Thereは「そこ」という意味ではなくて「そこで、そこに、そこへ」なんですか?

Thereは「そこ」という意味ではなくて「そこで、そこに、そこへ」なんですか?
by Chiharu、スミス英会話大津校

そうなんです。私たちが普段会話で使っているThereという単語は、大抵「そこ」という意味ではなくて、「そこで、そこに、そこへ」なんですよ。There は形容詞、名詞、間投詞として使うことも可能ですが、今回ここで説明するThereは、副詞です。

英会話学習者とお話をしている時、よく耳にする表現があります。
There の使い方が間違っているのですが、どう間違っているのでしょう?
X I want to go to Canada again. There is very beautiful. (カナダにもう一度行きたいです。そこは、とても美しいです。)
X I stayed at a hotel. There was very clean. I really liked there. I want to go to  there again. (私はホテルに泊まりました。そこはとても綺麗でした。本当にそこが気に入りました。またそこに行きたいです。)

上記の文を、正しく直すと以下のようになります。
O I want to go to Canada again. It is very beautiful.
O I stayed at a hotel. It was very clean. I really liked it. I want to go there again.

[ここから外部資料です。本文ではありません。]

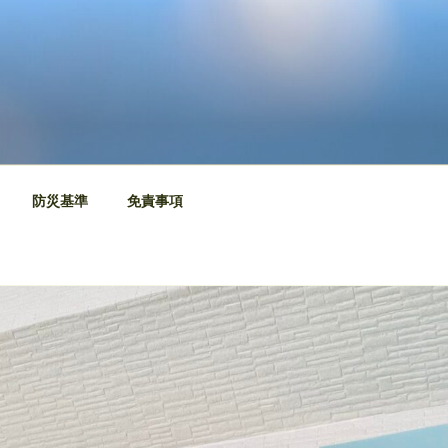
防災基準
免責事項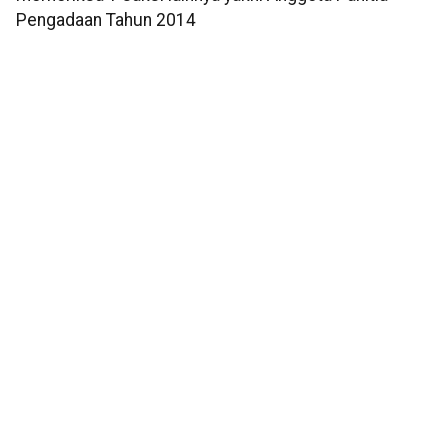
Pengadaan Tahun 2014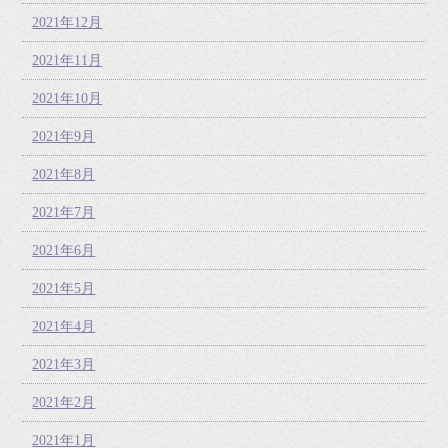
2021年12月
2021年11月
2021年10月
2021年9月
2021年8月
2021年7月
2021年6月
2021年5月
2021年4月
2021年3月
2021年2月
2021年1月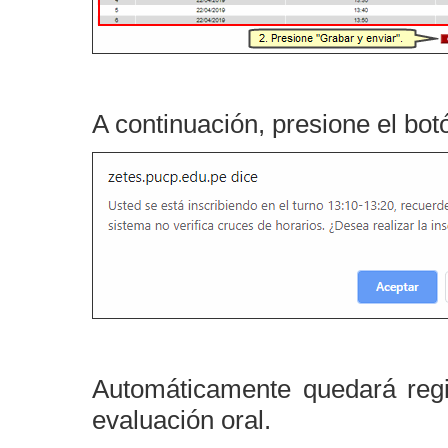
A continuación, presione el bo
Automáticamente quedará regis
evaluación oral.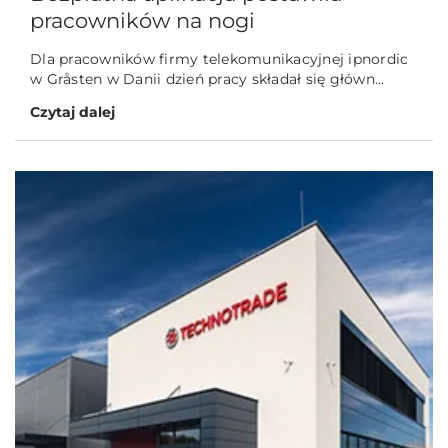
pracowników na nogi
Dla pracowników firmy telekomunikacyjnej ipnordic
w Gråsten w Danii dzień pracy składał się główn...
Czytaj dalej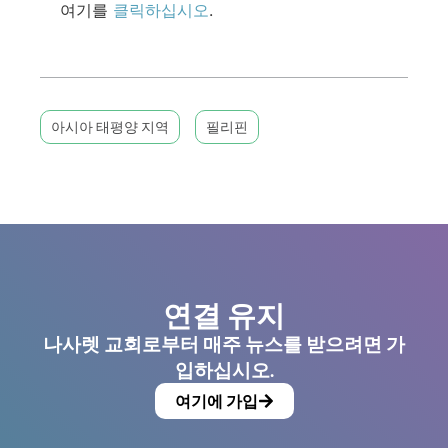
여기를
클릭하십시오
.
아시아 태평양 지역
필리핀
연결 유지
나사렛 교회로부터 매주 뉴스를 받으려면 가
입하십시오.
여기에 가입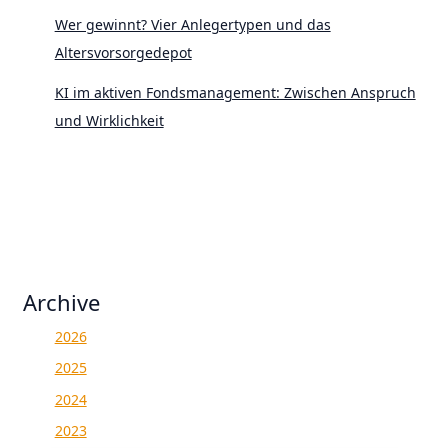
Wer gewinnt? Vier Anlegertypen und das
Altersvorsorgedepot
KI im aktiven Fondsmanagement: Zwischen Anspruch
und Wirklichkeit
Archive
2026
2025
2024
2023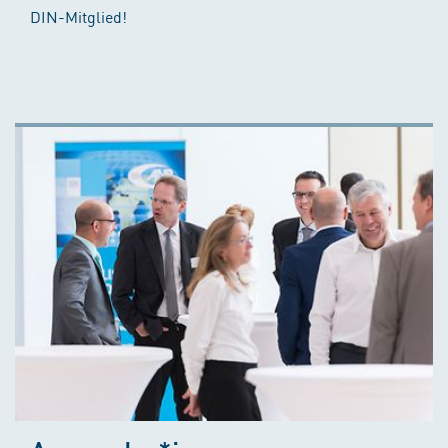
DIN-Mitglied!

これらの文に登場する「カナダ」や「ホテル」のように、一度話しの中に登場した場所を主語や目的語にして話を続ける場合、Thereをそのまま主語や目的語にすることは出来ません。代わりに、「それ」という意味の名詞であるItを使います。
Itが主語になる場合:It is very beautiful.や It was very clean.
Itが目的語になる場合:I really liked it.

それでは、なぜ”I want to go to there.”ということが出来ないのでしょう? それは、Thereという副詞自体に、場所の方向を表す意味が既に含まれているからです。Thereだけで、「そこへ」という意味になるからです。
O I want to go there. (そこに行きたい。)
O I want to stay there. (そこに滞在したい。)
O I stood there for a long time.  (長い時間、そこに立っていた。)

もう一つのThere(副詞)の使い方を紹介します。何か新しい情報を提供する際に使う表現です。

There is/areの後に不特定の人や物が主語として続き、「~がある、~がいる」という意味になります。
O There is a pen. (一つのペンがあります。)
O There are many people there. (そこに多くの人がいます。)

私が英会話学校で話す練習をしていた頃、上達しているなと感じた瞬間。
それは、自分が英語で話している最中、「あれっ、今間違った言い方したかも?!」と気付けるようになった時でした。そして、自分自身で正しい言い方に直せるようになった時、「おっ、私って結構話せるようになってる?!」と思いました。

英会話上達に、必要不可欠なこと。
それは、”間違う”→”間違いに気付く”→”自分で直す”の繰り返しではないかと思います。

私が自分で間違いに気付かなかった間は、英会話学校の先生やクラスメートにどんどん指摘してもらいました。あの頃は、自然な表現且つ正しい言い方を学べることを楽しんでいたように思います。